Ayant relevé que le vendeur d’un château, ingénieur des travaux publics, avait dirigé pendant de nombreuses années une entreprise de bâtiment qui avait construit de multiples immeubles d’habitation et qu’il s’était rendu régulièrement sur le chantier de rénovation de la charpente affectée de vices cachés, la cour d’appel a pu en déduire qu’il s’agissait d’un professionnel de la construction immobilière et que la clause contractuelle de non-garantie n’était pas applicable.

3ème CIV. - 26 avril 2006. REJET

N° 04-18.466. - C.A. Paris, 17 juin 2004

M. Weber, Pt. - Mme Nési, Rap. - M. Cédras, Av. Gén. - SCP Ancel et Couturier-Heller, SCP Defrenois et Levis Av.

N° 1663

VENTE

Vendeur. - Obligations. - Délivrance. - Chose conforme. - Définition. - Applications diverses.

La commande d’une chose neuve s’entend d’une chose n’ayant subi aucune dégradation.

1ère CIV. - 3 mai 2006. CASSATION

N° 04-20.432. - C.A. Poitiers, 12 octobre 2004

M. Ancel, Pt. - Mme Cassuto-Teytaud, Rap. - M. Cavarroc, Av. Gén. - Me Le Prado, SCP Tiffreau, Av.

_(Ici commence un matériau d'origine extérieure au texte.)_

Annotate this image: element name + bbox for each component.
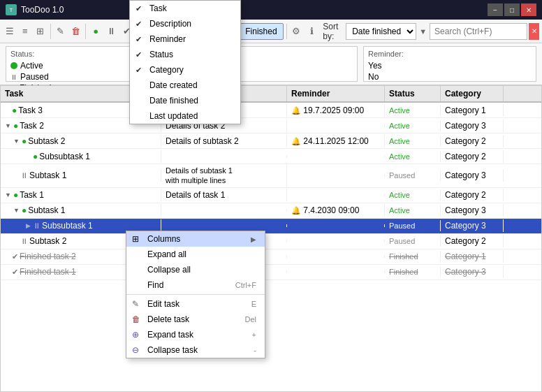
table-row[interactable]: ▼ ● Subtask 2 Details of subtask 2 🔔 24.… <box>1 133 541 149</box>
reminder-cell <box>287 255 385 258</box>
status-icon: ● <box>13 190 18 200</box>
menu-expand-all[interactable]: Expand all <box>126 247 265 262</box>
expand-arrow[interactable]: ▼ <box>13 138 20 145</box>
expand-arrow[interactable]: ▶ <box>5 268 10 275</box>
app-title: TooDoo 1.0 <box>21 5 483 15</box>
submenu-date-finished[interactable]: ✔ Date finished <box>130 93 240 108</box>
reminder-cell <box>287 155 385 158</box>
category-cell: Category 3 <box>441 119 504 132</box>
table-row[interactable]: ▶ ⏸ Subtask 1 Details of subtask 1with m… <box>1 164 541 188</box>
menu-edit-task[interactable]: ✎ Edit task E <box>126 296 265 312</box>
submenu-category-label: Category <box>149 65 232 75</box>
expand-arrow[interactable]: ▶ <box>13 172 18 179</box>
menu-delete-task[interactable]: 🗑 Delete task Del <box>126 312 265 327</box>
reminder-cell <box>287 194 385 196</box>
toolbar-menu-btn[interactable]: ☰ <box>3 22 17 41</box>
table-row[interactable]: ▼ ● Task 1 Details of task 1 Active Cate… <box>1 188 541 203</box>
status-icon: ● <box>22 136 27 146</box>
category-cell: Category 2 <box>441 150 504 163</box>
toolbar-indent-btn[interactable]: ⊞ <box>34 22 47 41</box>
toolbar: ☰ ≡ ⊞ ✎ 🗑 ● ⏸ ✔ ⚑ ⚑ ⚐ Unfinished Finishe… <box>0 20 542 43</box>
reminder-cell <box>287 174 385 177</box>
task-label: Task 3 <box>18 106 43 115</box>
reminder-cell <box>287 224 385 227</box>
filter-reminder-yes[interactable]: Yes <box>368 60 532 71</box>
submenu-description[interactable]: ✔ Description <box>130 16 240 31</box>
task-table: Task Description Reminder Status Categor… <box>0 85 542 392</box>
submenu-reminder[interactable]: ✔ Reminder <box>130 31 240 47</box>
submenu-date-created[interactable]: ✔ Date created <box>130 78 240 93</box>
toolbar-info-btn[interactable]: ℹ <box>305 22 318 41</box>
columns-icon: ⊞ <box>132 234 143 244</box>
delete-icon: 🗑 <box>132 314 143 324</box>
check-description: ✔ <box>136 20 145 29</box>
submenu-status[interactable]: ✔ Status <box>130 47 240 62</box>
check-task: ✔ <box>136 4 145 13</box>
category-cell: Category 1 <box>441 250 504 263</box>
task-name-cell: ▼ ● Subtask 2 <box>1 135 161 147</box>
table-row[interactable]: ▶ ⏸ Subsubtask 1 Paused Category 3 <box>1 219 541 234</box>
search-input[interactable] <box>430 23 527 40</box>
submenu-last-updated[interactable]: ✔ Last updated <box>130 108 240 124</box>
filter-panel: Status: Active ⏸ Paused ✔ Finished Categ… <box>0 43 542 85</box>
menu-find[interactable]: Find Ctrl+F <box>126 277 265 293</box>
status-cell: Paused <box>385 235 441 247</box>
toolbar-edit-btn[interactable]: ✎ <box>54 22 68 41</box>
table-row[interactable]: ▶ ✔ Finished task 1 Finished Category 3 <box>1 265 541 280</box>
expand-arrow[interactable]: ▶ <box>26 222 31 229</box>
active-dot <box>10 62 17 69</box>
toolbar-list-btn[interactable]: ≡ <box>18 22 32 41</box>
table-row[interactable]: ▶ ● Task 3 Details of the task 3 🔔 19.7.… <box>1 103 541 118</box>
expand-arrow[interactable]: ▶ <box>5 107 10 114</box>
expand-arrow[interactable]: ▶ <box>5 253 10 260</box>
task-name-cell: ▶ ● Subsubtask 1 <box>1 150 161 163</box>
filter-finished-btn[interactable]: Finished <box>239 23 283 40</box>
maximize-button[interactable]: □ <box>504 3 520 16</box>
delete-shortcut: Del <box>244 315 256 324</box>
menu-expand-task[interactable]: ⊕ Expand task + <box>126 327 265 342</box>
title-bar: T TooDoo 1.0 − □ ✕ <box>0 0 542 20</box>
menu-collapse-all[interactable]: Collapse all <box>126 262 265 277</box>
category-cell: Category 3 <box>441 169 504 182</box>
table-row[interactable]: ▶ ✔ Finished task 2 Finished Category 1 <box>1 249 541 265</box>
reminder-cell <box>287 124 385 127</box>
expand-arrow[interactable]: ▼ <box>5 122 11 129</box>
submenu-task[interactable]: ✔ Task <box>130 1 240 16</box>
toolbar-delete-btn[interactable]: 🗑 <box>69 22 83 41</box>
menu-columns[interactable]: ⊞ Columns ▶ <box>126 231 265 247</box>
filter-reminder-no[interactable]: No <box>368 71 532 82</box>
table-row[interactable]: ▶ ● Subsubtask 1 Active Category 2 <box>1 149 541 164</box>
col-reminder[interactable]: Reminder <box>287 86 385 101</box>
toolbar-active-btn[interactable]: ● <box>89 22 103 41</box>
category-cell: Category 2 <box>441 189 504 201</box>
search-clear-btn[interactable]: ✕ <box>529 23 539 40</box>
table-row[interactable]: ▼ ● Subtask 1 🔔 7.4.2030 09:00 Active Ca… <box>1 203 541 219</box>
status-cell: Active <box>385 136 441 147</box>
expand-arrow[interactable]: ▶ <box>13 238 18 245</box>
toolbar-settings-btn[interactable]: ⚙ <box>289 22 303 41</box>
category-cell: Category 3 <box>441 266 504 278</box>
table-row[interactable]: ▶ ⏸ Subtask 2 Paused Category 2 <box>1 234 541 249</box>
close-button[interactable]: ✕ <box>521 3 536 16</box>
submenu-reminder-label: Reminder <box>149 34 232 44</box>
menu-collapse-task[interactable]: ⊖ Collapse task - <box>126 342 265 358</box>
col-category[interactable]: Category <box>441 86 504 101</box>
expand-arrow[interactable]: ▶ <box>26 153 31 160</box>
submenu-category[interactable]: ✔ Category <box>130 62 240 78</box>
description-cell <box>161 155 287 158</box>
task-name-cell: ▼ ● Subtask 1 <box>1 204 161 217</box>
window-controls: − □ ✕ <box>488 3 536 16</box>
reminder-cell: 🔔 24.11.2025 12:00 <box>287 135 385 147</box>
edit-icon: ✎ <box>132 299 143 309</box>
description-cell <box>161 209 287 212</box>
col-status[interactable]: Status <box>385 86 441 101</box>
table-row[interactable]: ▼ ● Task 2 Details of task 2 Active Cate… <box>1 118 541 133</box>
toolbar-sep1 <box>50 24 51 39</box>
toolbar-pause-btn[interactable]: ⏸ <box>104 22 118 41</box>
minimize-button[interactable]: − <box>488 3 503 16</box>
reminder-cell: 🔔 7.4.2030 09:00 <box>287 204 385 217</box>
delete-task-label: Delete task <box>147 314 240 324</box>
sort-select[interactable]: Date finished Date created Name Status C… <box>346 23 416 40</box>
expand-arrow[interactable]: ▼ <box>5 191 11 198</box>
expand-arrow[interactable]: ▼ <box>13 207 20 214</box>
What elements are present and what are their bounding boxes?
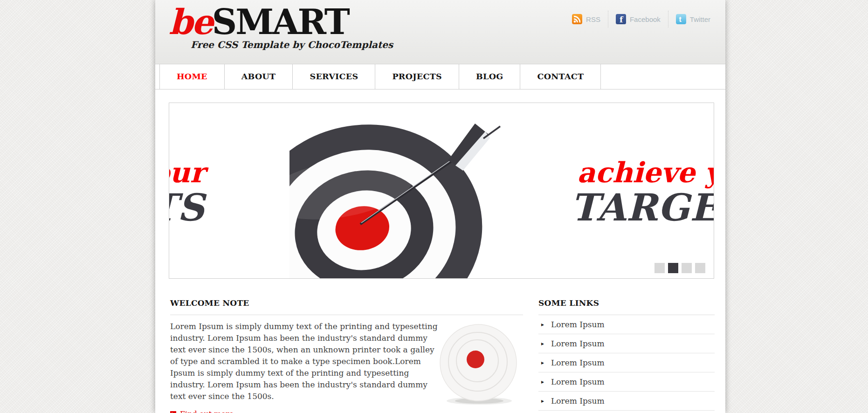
welcome-section: WELCOME NOTE Lorem Ipsum is simply dummy… bbox=[170, 298, 523, 413]
social-links: RSS f Facebook bbox=[572, 10, 710, 28]
nav-item-blog[interactable]: BLOG bbox=[459, 64, 521, 89]
slide-line1: achieve your bbox=[169, 157, 205, 188]
sidebar-heading: SOME LINKS bbox=[538, 298, 715, 308]
site-logo[interactable]: beSMART Free CSS Template by ChocoTempla… bbox=[169, 5, 393, 49]
target-image bbox=[438, 324, 518, 406]
slider-page-button-1[interactable] bbox=[654, 263, 665, 273]
slider-page-button-4[interactable] bbox=[695, 263, 705, 273]
slider-page-button-3[interactable] bbox=[682, 263, 692, 273]
svg-text:t: t bbox=[679, 15, 682, 23]
nav-item-home[interactable]: HOME bbox=[159, 64, 225, 89]
arrow-icon bbox=[170, 411, 176, 413]
slider-pagination bbox=[654, 263, 705, 273]
divider bbox=[608, 11, 608, 28]
divider bbox=[668, 11, 668, 28]
welcome-heading: WELCOME NOTE bbox=[170, 298, 523, 308]
sidebar-link-label: Lorem Ipsum bbox=[551, 320, 605, 329]
bullet-icon: ▸ bbox=[541, 398, 544, 404]
twitter-link[interactable]: t Twitter bbox=[676, 14, 710, 24]
find-out-more-label: Find out more bbox=[180, 410, 234, 413]
rss-icon bbox=[572, 14, 582, 24]
divider bbox=[170, 315, 523, 315]
dartboard-image bbox=[289, 116, 513, 279]
sidebar-link-label: Lorem Ipsum bbox=[551, 396, 605, 406]
logo-accent: be bbox=[169, 2, 212, 42]
sidebar-link-label: Lorem Ipsum bbox=[551, 339, 605, 348]
sidebar-link-label: Lorem Ipsum bbox=[551, 377, 605, 386]
main-nav: HOME ABOUT SERVICES PROJECTS BLOG CONTAC… bbox=[155, 64, 725, 89]
bullet-icon: ▸ bbox=[541, 341, 544, 346]
welcome-text: Lorem Ipsum is simply dummy text of the … bbox=[170, 321, 438, 402]
logo-rest: SMART bbox=[212, 2, 349, 42]
logo-text: beSMART bbox=[169, 5, 393, 39]
header: beSMART Free CSS Template by ChocoTempla… bbox=[155, 0, 725, 64]
bullet-icon: ▸ bbox=[541, 379, 544, 385]
facebook-label: Facebook bbox=[630, 15, 661, 23]
slide-text-incoming: achieve your TARGETS bbox=[571, 157, 714, 226]
twitter-label: Twitter bbox=[690, 15, 710, 23]
facebook-link[interactable]: f Facebook bbox=[616, 14, 661, 24]
nav-item-services[interactable]: SERVICES bbox=[293, 64, 375, 89]
links-sidebar: SOME LINKS ▸Lorem Ipsum ▸Lorem Ipsum ▸Lo… bbox=[538, 298, 715, 411]
facebook-icon: f bbox=[616, 14, 626, 24]
site-tagline: Free CSS Template by ChocoTemplates bbox=[191, 40, 393, 49]
slide-line2: TARGETS bbox=[571, 189, 714, 226]
sidebar-link[interactable]: ▸Lorem Ipsum bbox=[538, 372, 715, 392]
slide-text-outgoing: achieve your TARGETS bbox=[169, 157, 205, 226]
sidebar-link[interactable]: ▸Lorem Ipsum bbox=[538, 353, 715, 372]
sidebar-link[interactable]: ▸Lorem Ipsum bbox=[538, 315, 715, 334]
rss-link[interactable]: RSS bbox=[572, 14, 600, 24]
hero-slider: achieve your TARGETS ac bbox=[169, 103, 714, 279]
nav-item-contact[interactable]: CONTACT bbox=[520, 64, 601, 89]
sidebar-link[interactable]: ▸Lorem Ipsum bbox=[538, 334, 715, 353]
sidebar-link[interactable]: ▸Lorem Ipsum bbox=[538, 392, 715, 411]
sidebar-link-label: Lorem Ipsum bbox=[551, 358, 605, 367]
find-out-more-link[interactable]: Find out more bbox=[170, 410, 234, 413]
bullet-icon: ▸ bbox=[541, 360, 544, 365]
nav-item-about[interactable]: ABOUT bbox=[225, 64, 293, 89]
slide-line2: TARGETS bbox=[169, 189, 205, 226]
rss-label: RSS bbox=[586, 15, 600, 23]
content-sheet: beSMART Free CSS Template by ChocoTempla… bbox=[155, 0, 725, 413]
bullet-icon: ▸ bbox=[541, 322, 544, 327]
slider-page-button-2[interactable] bbox=[668, 263, 678, 273]
twitter-icon: t bbox=[676, 14, 686, 24]
sidebar-link-list: ▸Lorem Ipsum ▸Lorem Ipsum ▸Lorem Ipsum ▸… bbox=[538, 315, 715, 411]
slide-line1: achieve your bbox=[577, 157, 714, 188]
nav-item-projects[interactable]: PROJECTS bbox=[375, 64, 459, 89]
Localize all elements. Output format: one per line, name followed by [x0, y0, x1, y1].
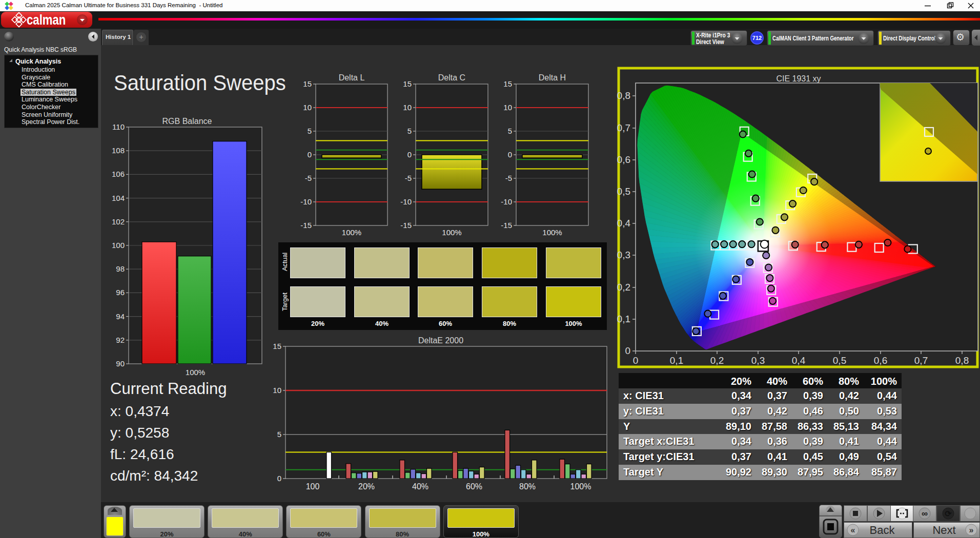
svg-text:CIE 1931 xy: CIE 1931 xy: [776, 74, 821, 83]
svg-text:Next: Next: [932, 524, 955, 536]
svg-text:0,3: 0,3: [617, 250, 630, 260]
svg-text:0,5: 0,5: [833, 355, 846, 366]
svg-text:0,4: 0,4: [792, 355, 806, 366]
svg-text:0,7: 0,7: [617, 122, 630, 133]
svg-text:⟳: ⟳: [945, 509, 952, 518]
svg-text:»: »: [969, 526, 974, 534]
svg-text:0,2: 0,2: [617, 282, 630, 293]
svg-text:0,6: 0,6: [874, 355, 887, 366]
svg-text:∞: ∞: [922, 509, 928, 519]
svg-text:0,4: 0,4: [617, 218, 631, 229]
svg-text:0: 0: [633, 355, 639, 366]
svg-text:0,1: 0,1: [670, 355, 683, 366]
svg-text:0,1: 0,1: [617, 314, 630, 324]
svg-text:0,8: 0,8: [955, 355, 969, 366]
svg-text:0,3: 0,3: [751, 355, 765, 366]
svg-text:0,2: 0,2: [710, 355, 724, 366]
svg-text:0,6: 0,6: [617, 154, 630, 165]
svg-text:0,8: 0,8: [617, 90, 630, 101]
svg-text:Back: Back: [870, 524, 895, 536]
svg-text:0,7: 0,7: [914, 355, 928, 366]
svg-text:0: 0: [625, 345, 630, 356]
svg-text:0,5: 0,5: [617, 186, 630, 197]
svg-text:«: «: [851, 526, 855, 534]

Jurisprudence des cours d’appel relative à la copropriété
COPROPRIÉTÉ
Lot 1664
Servitude 1665
Syndicat des copropriétaires 1666

Jurisprudence des cours d’appel relative à la représentation des salariés
REPRÉSENTATION DES SALARIÉS
Comité d’entreprise 1667
Délégué du personnel 1668
Règles communes 1669

Jurisprudence des cours d’appel relative à la responsabilité de l’Etat du fait du fonctionnement défectueux du service de la justice
ÉTAT
Responsabilité 1670-1671-1672

Jurisprudence des cours d’appel relative aux impôts et taxes
IMPÔTS ET TAXES
Contributions directes et taxes assimilées 1673
Enregistrement 1673-1674
Procédure (règles communes) - Acte 1675

Autre jurisprudence des cours d’appel
JUGEMENTS ET ARRÊTS
Rectification 1676
TIERCE OPPOSITION
Personnes pouvant l’exercer 1677

Les décisions des juges de première instance ou d’appel publiées dans le Bulletin d’information de la Cour de cassation sont choisies en fonction de critères correspondant à l’interprétation de lois nouvelles ou à des cas d’espèce peu fréquents ou répondant à des problèmes d’actualité. Leur publication n’engage pas la doctrine des chambres de la Cour de cassation.

 

Dans toute la mesure du possible - lorsque la Cour s’est prononcée sur une question qui se rapproche de la décision publiée - des références correspondant à cette jurisprudence sont indiquées sous cette décision avec la mention "à rapprocher", "à comparer" ou "en sens contraire".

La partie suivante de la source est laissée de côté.